- **MATERIALS PROVIDED**:
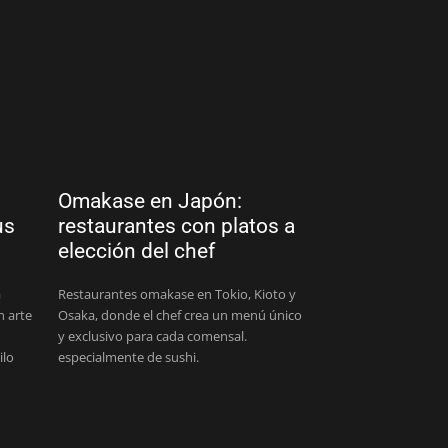
Omakase en Japón:
us
restaurantes con platos a
elección del chef
a
Restaurantes omakase en Tokio, Kioto y
n arte
Osaka, donde el chef crea un menú único
y exclusivo para cada comensal.
ilo
especialmente de sushi.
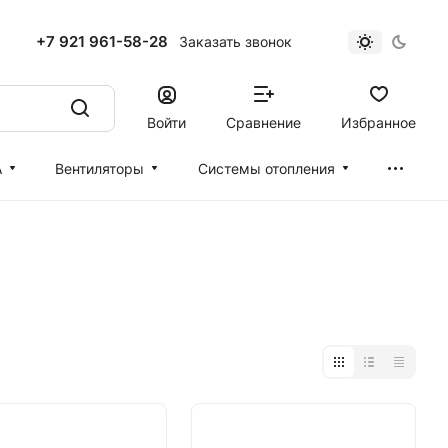
+7 921 961-58-28
Заказать звонок
Войти
Сравнение
Избранное
А
Вентиляторы
Cистемы отопления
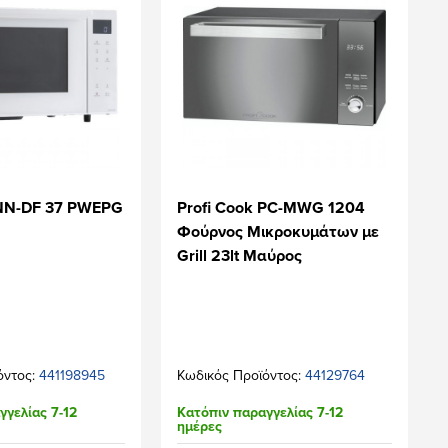
 NN-DF 37 PWEPG
Profi Cook PC-MWG 1204
Φούρνος Μικροκυμάτων με
Grill 23lt Μαύρος
όντος:
441198945
Κωδικός Προϊόντος:
44129764
γγελίας 7-12
Κατόπιν παραγγελίας 7-12
ημέρες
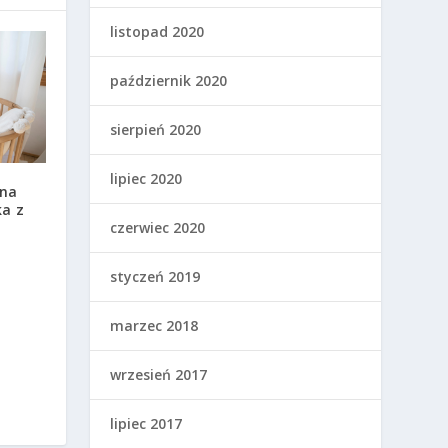
listopad 2020
październik 2020
sierpień 2020
lipiec 2020
 na
ka z
czerwiec 2020
styczeń 2019
marzec 2018
wrzesień 2017
lipiec 2017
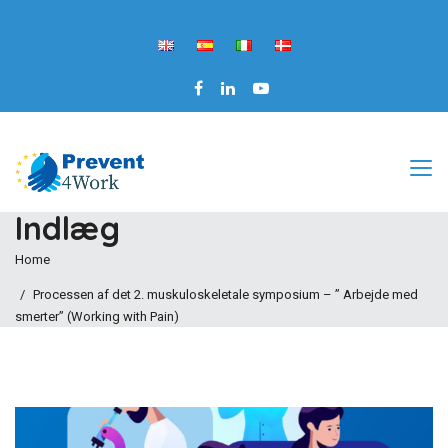
Indlæg
Home
Processen af det 2. muskuloskeletale symposium – ” Arbejde med
smerter” (Working with Pain)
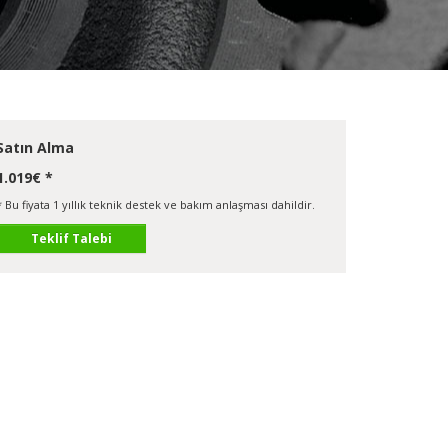
Satın Alma
1.019€ *
* Bu fiyata 1 yıllık teknik destek ve bakım anlaşması dahildir.
Teklif Talebi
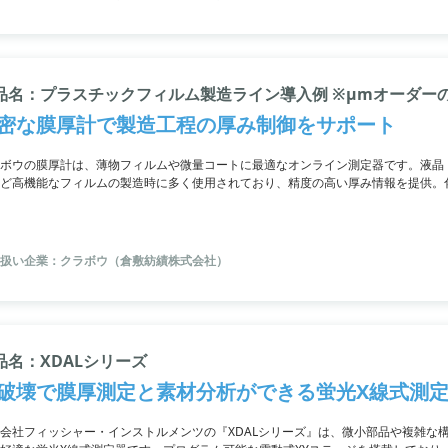
品名：プラスチックフィルム製造ライン導入例 ※μmオーダー
密な膜厚計で製造工程の厚み制御をサポート
ボウの膜厚計は、薄物フィルムや微量コートに最適なオンライン測定器です。液晶
ど高機能なフィルムの製造時に多く使用されており、精度の高い厚み情報を提供。
ラインナップが特長であり、透明品から金属上の微量コート剤までマルチに対応し
安全な光を使用しており、幅広い対象物や厚み範囲にも対応可能です。
扱い企業：クラボウ（倉敷紡績株式会社）
品名：XDALシリーズ
破壊で膜厚測定と素材分析ができる蛍光X線式測
会社フィッシャー・インストルメンツの『XDALシリーズ』は、微小部品や複雑な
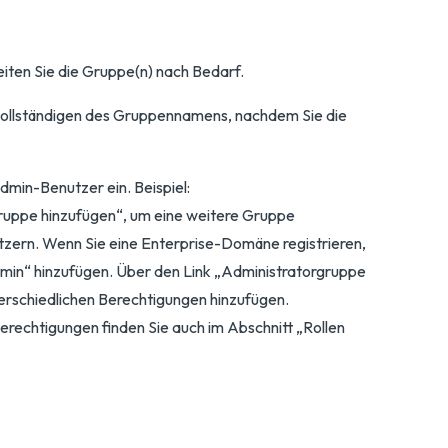
iten Sie die Gruppe(n) nach Bedarf.
vollständigen des Gruppennamens, nachdem Sie die
min-Benutzer ein. Beispiel:
ruppe hinzufügen“, um eine weitere Gruppe
zern. Wenn Sie eine Enterprise-Domäne registrieren,
in“ hinzufügen. Über den Link „Administratorgruppe
erschiedlichen Berechtigungen hinzufügen.
rechtigungen finden Sie auch im Abschnitt „Rollen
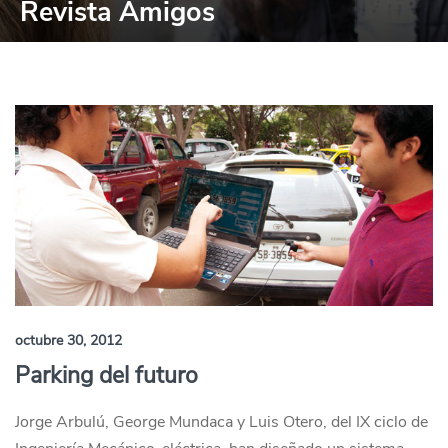
Revista Amigos
octubre 30, 2012
Parking del futuro
Jorge Arbulú, George Mundaca y Luis Otero, del IX ciclo de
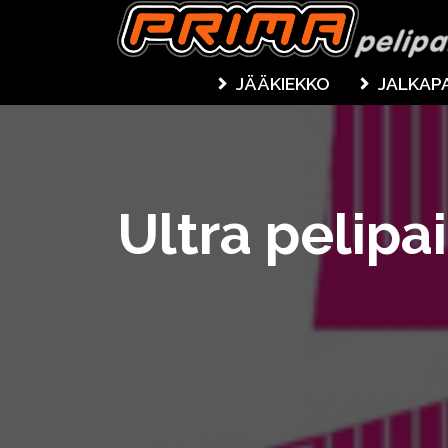
JÄÄKIEKKO
JALKAP
Ultra pelipa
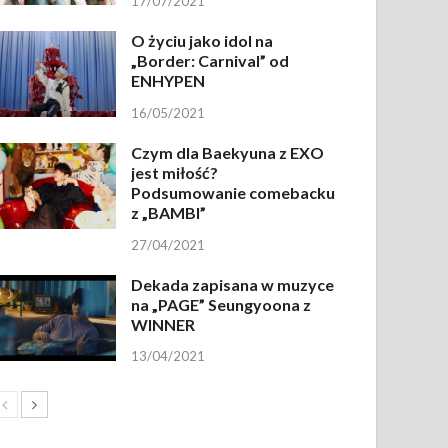
17/07/2021
O życiu jako idol na
„Border: Carnival” od
ENHYPEN
16/05/2021
Czym dla Baekyuna z EXO
jest miłość?
Podsumowanie comebacku
z „BAMBI”
27/04/2021
Dekada zapisana w muzyce
na „PAGE” Seungyoona z
WINNER
13/04/2021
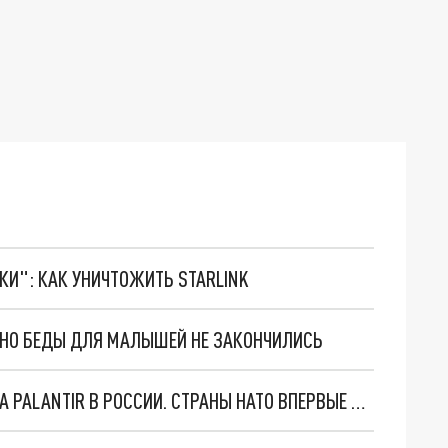
ТКИ": КАК УНИЧТОЖИТЬ STARLINK
. НО БЕДЫ ДЛЯ МАЛЫШЕЙ НЕ ЗАКОНЧИЛИСЬ
"ОЧЕНЬ ПЛОХИЕ НОВОСТИ": БОЛЬШАЯ ОШИБКА PALANTIR В РОССИИ. СТРАНЫ НАТО ВПЕРВЫЕ ЗА СВО ОСТАНОВИЛИ ПОСТАВКИ ОРУЖИЯ. ВСУ ТЕРЯЮТ ПРИГРАНИЧЬЕ?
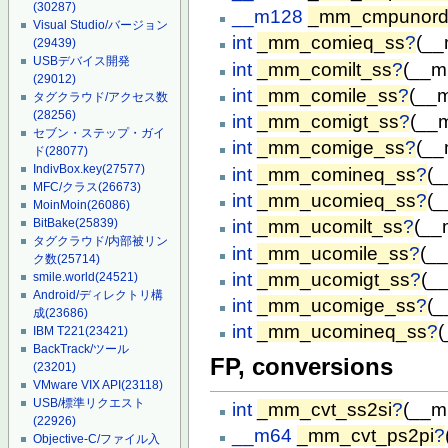
(30287)
__m128
_mm_cmpunord
Visual Studio/バージョン
int
_mm_comieq_ss
?
(__
(29439)
USBデバイス開発
int
_mm_comilt_ss
?
(__m
(29012)
int
_mm_comile_ss
?
(__
タグクラウド/アクセス数
(28256)
int
_mm_comigt_ss
?
(__
セブン・ステップ・ガイ
int
_mm_comige_ss
?
(__
ド
(28077)
IndivBox.key
(27577)
int
_mm_comineq_ss
?
(_
MFC/クラス
(26673)
int
_mm_ucomieq_ss
?
(_
MoinMoin
(26086)
BitBake
(25839)
int
_mm_ucomilt_ss
?
(__
タグクラウド/内部被リン
int
_mm_ucomile_ss
?
(_
ク数
(25714)
int
_mm_ucomigt_ss
?
(_
smile.world
(24521)
Android/ディレクトリ構
int
_mm_ucomige_ss
?
(_
成
(23686)
int
_mm_ucomineq_ss
?
(
IBM T221
(23421)
BackTrack/ツール
FP, conversions
(23201)
VMware VIX API
(23118)
USB/標準リクエスト
int
_mm_cvt_ss2si
?
(__m
(22926)
__m64
_mm_cvt_ps2pi
?
Objective-C/ファイル入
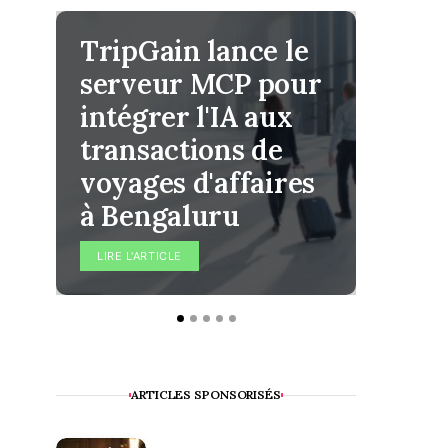
TripGain lance le
Googl
serveur MCP pour
Max 
intégrer l'IA aux
anno
transactions de
testa
voyages d'affaires
direc
à Bengaluru
répon
LIRE L'ARTICLE
LIRE L'A
ARTICLES SPONSORISÉS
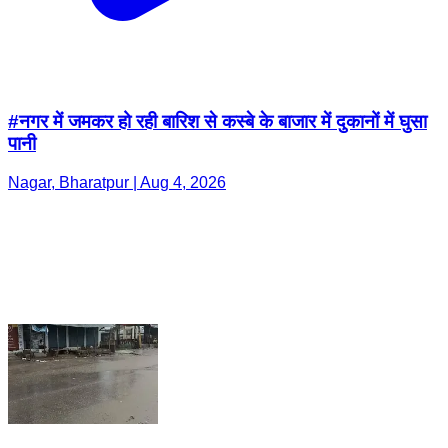
#नगर में जमकर हो रही बारिश से कस्बे के बाजार में दुकानों में घुसा
पानी
Nagar, Bharatpur | Aug 4, 2026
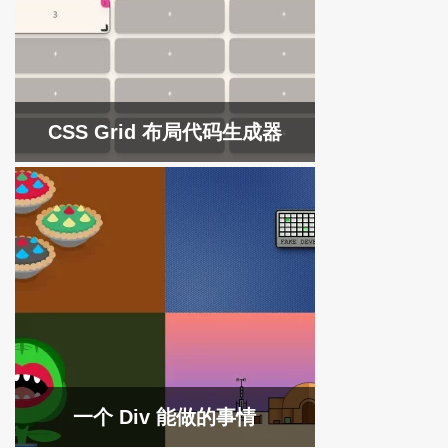
CSS Grid 布局代码生成器
一个 Div 能做的事情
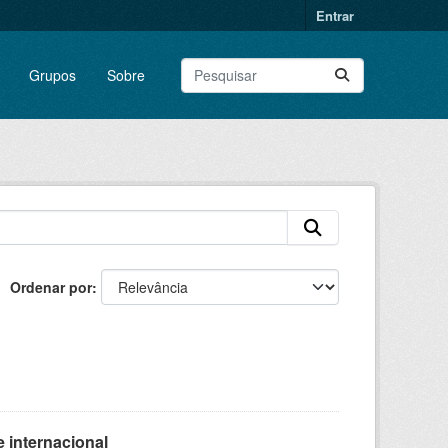
Entrar
Grupos
Sobre
Ordenar por
 internacional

- **WHAT IS EXPECTED**:
Within the listing above, print exactly the stretch beginning at the line that contains "Profi Cook PC-MWG 1204" and finishing at the line that contains "wrzesień 2017", ends kept, pictures left out, and nothing more.

- **TASK RESPONSE**:
Profi Cook PC-MWG 1204
Φούρνος Μικροκυμάτων με
Grill 23lt Μαύρος
όντος:
441198945
Κωδικός Προϊόντος:
44129764
γγελίας 7-12
Κατόπιν παραγγελίας 7-12
ημέρες
listopad 2020
październik 2020
sierpień 2020
lipiec 2020
 na
ka z
czerwiec 2020
styczeń 2019
marzec 2018
wrzesień 2017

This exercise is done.